Anträge für die zwölfte Förderrunde der Initiative Musik gGmbH können bis Dienstag, den 12. Oktober 2010, 18 Uhr eingereicht werden.
Beantragt werden können Projekte mit einer Eigenbeteiligung von mindestens 60%. Bewilligt wurden bisher 285: 54 Infrastruktur- und 206 Künstlerprojekte.
Weitere Informationen unter http://initiative-musik.de/index.php?id=4
Für weitere Informationen und Fotos wenden Sie sich bitte auch an:
Initiative Musik gGmbH
Linienstrasse 130
10115 Berlin
0049-30-531475-450
Ansprechpartner: Ina Keßler
presse@initiative-musik.de
www.initiative-musik.de
Die Initiative Musik gGmbH wurde im Oktober 2007 mit dem Ziel gegründet,
Musiker, Personen mit Migrationshintergrund und Musikunternehmen der Sparten
Rock, Pop und Jazz zu fördern sowie populäre deutsche Musik im Ausland zu
verbreiten. Sie ist eine Fördereinrichtung für die deutsche Musikwirtschaft.
Seit 2008 wurden insgesamt 285 Künstler- und Infrastrukturprojekte bewilligt.

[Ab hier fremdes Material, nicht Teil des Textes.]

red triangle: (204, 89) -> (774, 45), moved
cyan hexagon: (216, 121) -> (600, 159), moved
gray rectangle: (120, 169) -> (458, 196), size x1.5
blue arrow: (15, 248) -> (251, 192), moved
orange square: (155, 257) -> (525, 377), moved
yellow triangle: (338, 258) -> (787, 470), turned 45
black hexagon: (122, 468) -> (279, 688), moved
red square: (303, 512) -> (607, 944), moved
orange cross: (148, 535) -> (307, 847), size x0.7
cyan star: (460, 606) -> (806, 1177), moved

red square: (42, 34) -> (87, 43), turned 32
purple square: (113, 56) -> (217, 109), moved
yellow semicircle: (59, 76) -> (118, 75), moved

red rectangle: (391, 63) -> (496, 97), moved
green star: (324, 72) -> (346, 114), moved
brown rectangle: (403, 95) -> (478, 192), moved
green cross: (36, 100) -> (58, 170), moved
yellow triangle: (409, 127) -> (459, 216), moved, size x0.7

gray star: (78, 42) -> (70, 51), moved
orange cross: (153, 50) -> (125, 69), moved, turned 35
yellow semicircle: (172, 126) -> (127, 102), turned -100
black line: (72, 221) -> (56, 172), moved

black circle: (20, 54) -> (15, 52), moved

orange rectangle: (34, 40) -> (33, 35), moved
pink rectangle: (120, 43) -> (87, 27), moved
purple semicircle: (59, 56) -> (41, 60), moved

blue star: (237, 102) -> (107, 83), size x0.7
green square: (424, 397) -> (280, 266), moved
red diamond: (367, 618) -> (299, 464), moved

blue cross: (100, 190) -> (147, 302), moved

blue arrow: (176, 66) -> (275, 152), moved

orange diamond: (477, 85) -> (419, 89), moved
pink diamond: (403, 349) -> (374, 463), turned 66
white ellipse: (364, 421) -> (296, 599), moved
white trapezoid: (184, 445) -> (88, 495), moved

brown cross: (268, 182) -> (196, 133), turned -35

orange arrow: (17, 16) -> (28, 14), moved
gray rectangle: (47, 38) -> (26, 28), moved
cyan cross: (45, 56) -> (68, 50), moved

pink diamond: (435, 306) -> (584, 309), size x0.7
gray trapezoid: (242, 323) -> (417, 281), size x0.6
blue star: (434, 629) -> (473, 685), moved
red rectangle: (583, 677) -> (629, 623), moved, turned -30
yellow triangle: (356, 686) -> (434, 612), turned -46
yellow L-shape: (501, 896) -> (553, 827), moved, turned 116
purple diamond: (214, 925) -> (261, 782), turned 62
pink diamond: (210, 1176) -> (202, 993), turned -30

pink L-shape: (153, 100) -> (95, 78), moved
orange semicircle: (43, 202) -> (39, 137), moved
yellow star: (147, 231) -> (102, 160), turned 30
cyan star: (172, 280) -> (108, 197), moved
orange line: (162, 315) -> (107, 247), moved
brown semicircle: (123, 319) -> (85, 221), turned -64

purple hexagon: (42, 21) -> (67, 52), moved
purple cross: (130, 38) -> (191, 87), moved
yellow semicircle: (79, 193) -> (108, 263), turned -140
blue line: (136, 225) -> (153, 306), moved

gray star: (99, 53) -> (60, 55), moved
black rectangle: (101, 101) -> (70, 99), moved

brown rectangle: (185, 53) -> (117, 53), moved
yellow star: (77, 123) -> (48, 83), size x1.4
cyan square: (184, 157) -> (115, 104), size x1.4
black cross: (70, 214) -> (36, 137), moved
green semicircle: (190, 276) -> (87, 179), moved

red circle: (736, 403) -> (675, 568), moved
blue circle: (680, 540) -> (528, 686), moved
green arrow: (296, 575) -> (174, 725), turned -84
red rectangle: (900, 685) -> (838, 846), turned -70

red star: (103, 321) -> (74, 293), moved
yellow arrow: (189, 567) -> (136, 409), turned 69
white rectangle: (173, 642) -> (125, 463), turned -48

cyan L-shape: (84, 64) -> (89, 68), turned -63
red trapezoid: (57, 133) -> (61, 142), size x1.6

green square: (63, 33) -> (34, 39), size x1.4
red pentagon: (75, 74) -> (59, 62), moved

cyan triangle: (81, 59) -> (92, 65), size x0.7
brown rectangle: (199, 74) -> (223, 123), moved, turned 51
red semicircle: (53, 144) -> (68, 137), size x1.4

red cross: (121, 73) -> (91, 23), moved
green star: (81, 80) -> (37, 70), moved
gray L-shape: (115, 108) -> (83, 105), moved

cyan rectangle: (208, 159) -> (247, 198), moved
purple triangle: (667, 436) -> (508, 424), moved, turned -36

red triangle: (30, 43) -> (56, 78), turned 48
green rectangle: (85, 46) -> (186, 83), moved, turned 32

Dafür wurden durch den Beauftragten der Bundesregierung für Kultur und
Medien auf Grund eines Beschlusses des Deutschen Bundestages bislang
Fördergelder in Höhe von 6 Mio. EUR bewilligt.
Die GEMA/GEMA-Stiftung und die Gesellschaft zur Verwertung von
Leistungsschutzrechten (GVL) beteiligen sich am Budget der Initiative Musik. Sie
wird getragen von der GVL und dem Deutschen Musikrat e.V. Der Aufsichtsrat
besteht aus 12 Mitgliedern, paritätisch besetzt mit sechs aus der Politik und
sechs aus der Musikwirtschaft. Der Aufsichtsrat entscheidet über die
Förderanträge. Vorsitzender ist Dieter Gorny, seine beiden Stellvertreter sind
Steffen Kampeter (MdB) und Carsten Schneider (MdB). Die Geschäftsführung
liegt bei Ina Keßler.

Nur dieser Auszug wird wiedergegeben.